[erlang-questions] unicode in string literals

Wed Aug 1 06:14:00 CEST 2012

On 31/07/2012, at 9:36 PM, CGS wrote:

> There are many pros and cons for switching from Latin-1 to UTF-8 (or whatever else which will nullify pretty much the understanding of byte character). On one hand, lists:reverse/1 really messes up the characters in the list

Yes, and that's not all it messes up by any means.

- If you have a sequence of lines represented as a string with network
  line terminators (CR+LF) then the reversal of that list is NOT a
  sequence of lines with network line terminators (applies to ASCII)

- If you use Unicode language tags, then the reversal of a language
  tag is a language tag for a different language and applies to the
  wrong characters

- The reversal of a Unicode string including variant selectors (or
  other character shaping codes like ZWNJ or ZWJ) is a Unicode
  string including variant selectors &c applied to the wrong characters

- The reversal of a Unicode string including a directional command
  and a POP DIRECTIONAL FORMATTING code is a string in which there
  is a POP before anything has been pushed.

...

So simply forming code points into [base,diacritical...] packets,
reversing the packets, and then flattening *still* isn't nearly
enough to make sense of a reversed string.  Indeed, I am not sure
that there *is* any way to make sense of the notion of reversing
a Unicode string.

So I do not take 'lists:reverse/1 will not reverse a Unicodepoint
string correctly' as a criticism of representing strings as lists
of Unicodepoints.  NOTHING will.  I don't think there is any such
thing as "correctly" reversing such a string.

There are other operations you can easily do with a list that
don't make sense for Unicode strings either.  Take just one
example: splitting a string at an arbitrary position.  That can
separate a directional override from its pop.  And having a
distinct data type is no protection against that problem:  Java
and Javascript both have opaque string datatypes, but both
allow slicing a well formed string into pieces that are not
well formed.

> (to follow the first example, the output of "a∞b" in Latin-1 is totally different from the output of lists:reverse("b∞a") in Latin-1 - the default now). On the other hand, having, for example, Polish characters like "Ą Ę Ć" or French "Ç Î" or German "Ö ß" or Turkish "Ş" and so on (things become more complicated if we add languages based on different alphabet/symbols) in the code would require your editor to have support for those languages or else you will see really strange characters there.
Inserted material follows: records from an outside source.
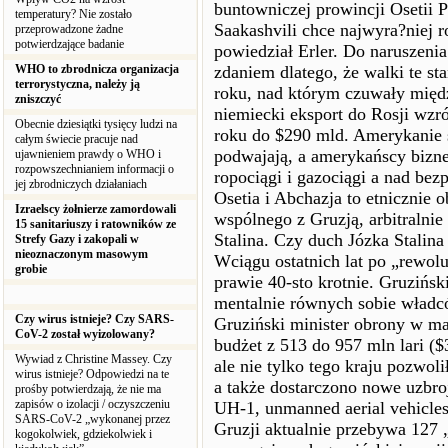
buntowniczej prowincji Osetii 
temperatury? Nie zostało
Saakashvili chce najwyra?niej 
przeprowadzone żadne
potwierdzające badanie
powiedział Erler. Do naruszen
WHO to zbrodnicza organizacja
zdaniem dlatego, że walki te s
terrorystyczna, należy ją
roku, nad którym czuwały międ
zniszczyć
niemiecki eksport do Rosji wz
Obecnie dziesiątki tysięcy ludzi na
roku do $290 mld. Amerykanie 
całym świecie pracuje nad
podwajają, a amerykańscy biznes
ujawnieniem prawdy o WHO i
rozpowszechnianiem informacji o
ropociągi i gazociągi a nad be
jej zbrodniczych działaniach
Osetia i Abchazja to etnicznie o
Izraelscy żołnierze zamordowali
wspólnego z Gruzją, arbitralnie
15 sanitariuszy i ratowników ze
Stalina. Czy duch Józka Stalina
Strefy Gazy i zakopali w
nieoznaczonym masowym
Wciągu ostatnich lat po „rewolu
grobie
prawie 40-sto krotnie. Gruzińsk
mentalnie równych sobie władc
Czy wirus istnieje? Czy SARS-
Gruziński minister obrony w m
CoV-2 został wyizolowany?
budżet z 513 do 957 mln lari 
Wywiad z Christine Massey. Czy
ale nie tylko tego kraju pozwoli
wirus istnieje? Odpowiedzi na te
a także dostarczono nowe uzbro
prośby potwierdzają, że nie ma
zapisów o izolacji / oczyszczeniu
UH-1, unmanned aerial vehicles
SARS-CoV-2 „wykonanej przez
Gruzji aktualnie przebywa 127 
kogokolwiek, gdziekolwiek i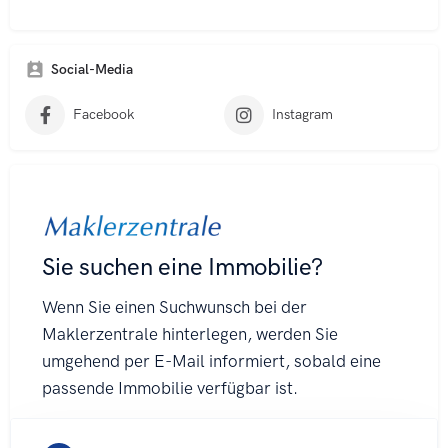
A
l
t
Social-Media
e
r
Facebook
Instagram
n
a
t
i
v
e
: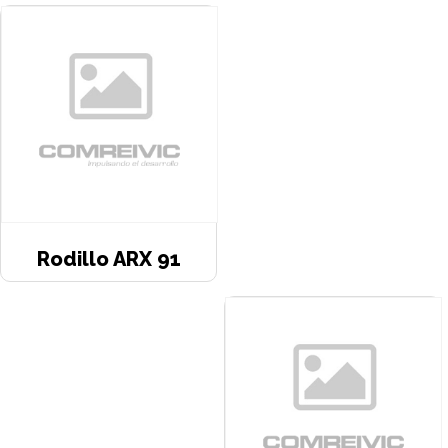
Rodillo ARX 91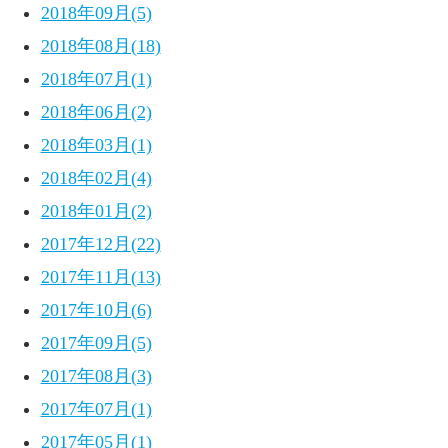
2018年09月(5)
2018年08月(18)
2018年07月(1)
2018年06月(2)
2018年03月(1)
2018年02月(4)
2018年01月(2)
2017年12月(22)
2017年11月(13)
2017年10月(6)
2017年09月(5)
2017年08月(3)
2017年07月(1)
2017年05月(1)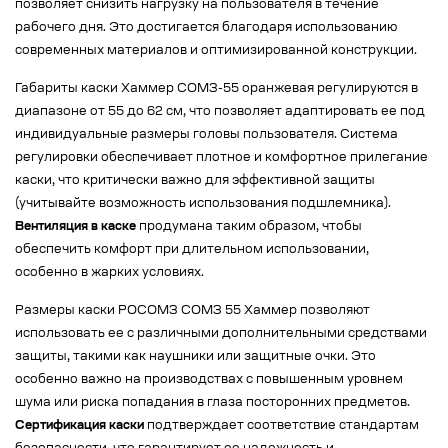
позволяет снизить нагрузку на пользователя в течение
рабочего дня. Это достигается благодаря использованию
современных материалов и оптимизированной конструкции.
Габариты каски Хаммер СОМЗ-55 оранжевая регулируются в
диапазоне от 55 до 62 см, что позволяет адаптировать ее под
индивидуальные размеры головы пользователя. Система
регулировки обеспечивает плотное и комфортное прилегание
каски, что критически важно для эффективной защиты
(учитывайте возможность использования подшлемника).
Вентиляция в каске
продумана таким образом, чтобы
обеспечить комфорт при длительном использовании,
особенно в жарких условиях.
Размеры каски РОСОМЗ СОМЗ 55 Хаммер позволяют
использовать ее с различными дополнительными средствами
защиты, такими как наушники или защитные очки. Это
особенно важно на производствах с повышенным уровнем
шума или риска попадания в глаза посторонних предметов.
Сертификация каски
подтверждает соответствие стандартам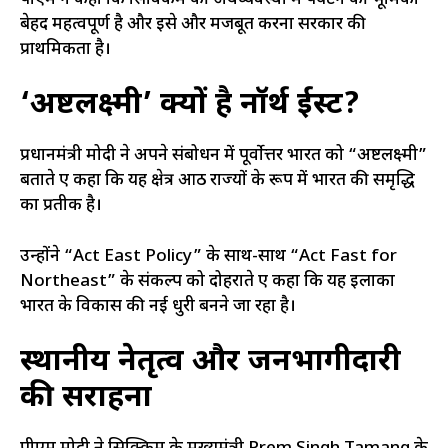
बेहद महत्वपूर्ण है और इसे और मजबूत करना सरकार की
प्राथमिकता है।
‘अष्टलक्ष्मी’ क्यों है नॉर्थ ईस्ट?
प्रधानमंत्री मोदी ने अपने संबोधन में पूर्वोत्तर भारत को “अष्टलक्ष्मी”
बताते हुए कहा कि यह क्षेत्र आठ राज्यों के रूप में भारत की समृद्धि
का प्रतीक है।
उन्होंने “Act East Policy” के साथ-साथ “Act Fast for
Northeast” के संकल्प को दोहराते हुए कहा कि यह इलाका
भारत के विकास की नई धुरी बनने जा रहा है।
स्थानीय नेतृत्व और जनभागीदारी
की सराहना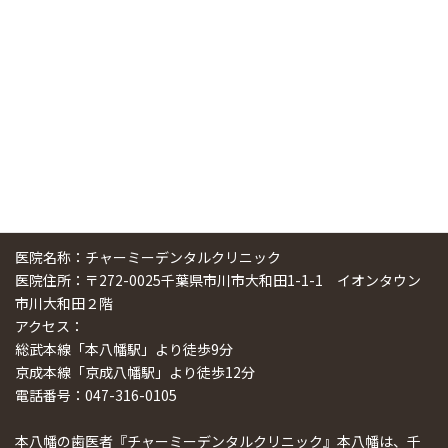
スマーティ矯正をしている中国人歯科医師に対して神奈川歯
科大学の見学ツアーを企画しました
2024/10/29
医院名称：チャーミーデンタルクリニック
医院住所：〒272-0025千葉県市川市大和田1-1-1 イオンタウン
市川大和田２階
アクセス：
総武本線「本八幡駅」より徒歩9分
京成本線「京成八幡駅」より徒歩12分
電話番号：047-316-0105
本八幡の歯医者『チャーミーデンタルクリニック』本八幡は、千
Well, yes.  But now you are asking whether the editor supports Unicode.
There are now plenty of editors that do.  Right now I am composing mail
in an unbelievably crude text editor (the Mail program on Mac OS X) and
it displays these characters just fine.
> 
> "-encoding()" can make quite a mess in a file. Think of an open source project in which devs from different countries append their own code. You will see a lot of "-encoding()" directives in a single file.

Nobody is suggesting that there should be an -encoding directive anywhere
but the first line of a file (or possibly the second).  In fact it is
precisely the existence of -encoding directives that would make it possible
to *avoid* the mess you are describing.

Here's what you do.

(1) Write a tiny little program.  Here is a first draft.

#!/usr/bin/awk -f
# Usage:   epaste.awk file1.erl... >pasted.erl
# Purpose: paste files in various encodings giving one file in UTF-8.

BEGIN {
    print "-encoding(utf_8)."   
    for (i = 1; i < ARGC; i++) {
        input = ARGV[i]  
        getline x < input
        if (x ~ /^[ \t]*-[ \t]*encoding\([ \t']*[a-zA-Z0-9_]*[ \t']*\)/) {
            sub(/^[ \t]*-[ \t]*encoding\([ \t']*/, "", x)
            sub(/[ \t']*\).*$/, "", x)
            x = toupper(x)   
            gsub(/_/, "-", x)
            cmd = "iconv -f " x " -t UTF-8"
        } else {
            cmd = "iconv -f ISO-8859-1 -t UTF-8"
            print x >cmd
        }
        while ((getline x <input) > 0) print x >cmd
        close(cmd)
    }
}

(2) Instead of pasting together several files by doing
    cat foo.erl ugh.erl bar.erl >fub.erl
    just do
    epaste.awk foo.erl ugh.erl bar.erl >fub.erl

What makes this *possible* is the existence of the -encoding lines.
Without it you are FUBAR.

> I might be wrong, but, switching to default UTF-8, wouldn't that force the compiler to use 2-byte (at least) per character?

Yes, you are wrong.  Unicode is a 21-bit character set.
There are currently (6.1) more than 100,000 defined
characters, so 2 bytes is definitely not enough.

But UTF-8 is an *external* format.
What the compiler uses is entirely up to itself.
What the run-time system uses is something different again.
Atom names, for example, could be stored in some compressed format.

> If so, for example, what about the databases based on Erlang for projects using strict Latin-1?

What about them?  Do not make the mistake of confusing a
particular set of characters with a way of encoding them.